• Exercise directions: Find the line with "The width and height of the screenshot is (585, 1685)." in the records below. Copy it and every line after it, up to and including the line with "The width and height of the screenshot is (1280, 1806).".

+++

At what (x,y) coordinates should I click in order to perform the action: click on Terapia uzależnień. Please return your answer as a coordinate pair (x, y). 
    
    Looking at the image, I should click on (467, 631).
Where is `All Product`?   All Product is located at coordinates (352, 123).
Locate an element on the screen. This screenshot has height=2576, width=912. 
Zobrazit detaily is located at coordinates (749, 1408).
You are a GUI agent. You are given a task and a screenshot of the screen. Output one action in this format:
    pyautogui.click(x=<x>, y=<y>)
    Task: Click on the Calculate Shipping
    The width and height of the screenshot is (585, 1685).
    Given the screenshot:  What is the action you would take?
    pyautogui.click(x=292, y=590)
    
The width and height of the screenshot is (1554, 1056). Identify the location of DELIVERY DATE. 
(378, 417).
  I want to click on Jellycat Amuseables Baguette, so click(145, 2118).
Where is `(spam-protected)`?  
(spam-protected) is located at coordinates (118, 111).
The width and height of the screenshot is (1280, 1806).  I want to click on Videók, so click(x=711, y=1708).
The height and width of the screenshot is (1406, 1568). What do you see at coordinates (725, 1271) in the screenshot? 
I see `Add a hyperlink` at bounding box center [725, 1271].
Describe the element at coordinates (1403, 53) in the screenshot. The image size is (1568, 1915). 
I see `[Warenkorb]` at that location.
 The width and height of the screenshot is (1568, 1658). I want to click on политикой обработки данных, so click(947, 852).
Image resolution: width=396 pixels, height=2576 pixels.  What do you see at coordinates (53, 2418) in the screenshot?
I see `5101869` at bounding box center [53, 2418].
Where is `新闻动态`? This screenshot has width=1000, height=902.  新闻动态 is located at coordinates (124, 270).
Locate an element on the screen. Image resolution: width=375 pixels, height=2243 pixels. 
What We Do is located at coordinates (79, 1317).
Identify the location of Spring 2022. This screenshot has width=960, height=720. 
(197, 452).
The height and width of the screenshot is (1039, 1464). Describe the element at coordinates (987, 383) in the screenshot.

+++

• Response area:
    The width and height of the screenshot is (585, 1685).
    Given the screenshot:  What is the action you would take?
    pyautogui.click(x=292, y=590)
    
The width and height of the screenshot is (1554, 1056). Identify the location of DELIVERY DATE. 
(378, 417).
  I want to click on Jellycat Amuseables Baguette, so click(145, 2118).
Where is `(spam-protected)`?  
(spam-protected) is located at coordinates (118, 111).
The width and height of the screenshot is (1280, 1806).  I want to click on Videók, so click(x=711, y=1708).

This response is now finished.